Friday, February 28, 2014

Vagabond Heroes -- The Gold Keys!






Here we go again.

Long ago in the ancient days of comic lore Western Publishing broke away from its longtime partner Dell Comics and created Gold Key. When I was a mere youth Gold Key comics were polished looking affairs with handsome painted covers which oftentimes hid some outstandingly slick and neatly composed artwork that sadly sometimes seemed a bit static. I stayed away from them save for a little bitty book called Turok Son of Stone which somehow caught my fancy. I was too young to have caught the heyday of Magnus Robot Fighter and Doctor Solar Man of the Atom and Mighty Samson, though all of these were still very much on the stands. They were in their later more becalmed periods of reprints and pastiche. So I never truly caught the Gold Key fever, not really.

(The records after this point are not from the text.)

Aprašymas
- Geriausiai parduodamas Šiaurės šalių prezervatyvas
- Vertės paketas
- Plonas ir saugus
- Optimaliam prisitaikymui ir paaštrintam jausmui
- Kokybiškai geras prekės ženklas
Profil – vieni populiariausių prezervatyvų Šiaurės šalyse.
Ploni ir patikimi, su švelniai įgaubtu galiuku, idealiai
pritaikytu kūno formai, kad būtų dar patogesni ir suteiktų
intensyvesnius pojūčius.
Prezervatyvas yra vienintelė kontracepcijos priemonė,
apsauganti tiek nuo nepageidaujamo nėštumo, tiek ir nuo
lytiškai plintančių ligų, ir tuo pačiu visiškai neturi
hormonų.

Years pass and weary of comics as I sometimes get, I was casting about for something new and found an upstart company named Valiant which was giving the vintage Gold Key characters another go at stardom. I joined up late, during the ruckus which was "Unity" but soon was a true believer in the Valiant way, just before it fell on hard times after Jim Shooter's ouster. The company continued for some years producing by and large diverting and entertaining stuff, but it lacked the  vigor and verve those earliest installments had which took the prim and proper Gold Key material and gave it a charge of the modern. Then Valiant became Aclaim and Turok becomes a video game and it all went to proper smash.





Years pass and then I hear that Dark Horse has the license, if just for the Gold Key characters themselves. The days of "Dark Key" are upon us as the great Jim Shooter is at long last reunited with the characters he sought to revive well over a decade before. Turok, Magnus, Solar, and the Mighty Samson get the nod, and some handsome books they are too. But as soon as it began it ended, abruptly. The Gold Keys were gone yet again. 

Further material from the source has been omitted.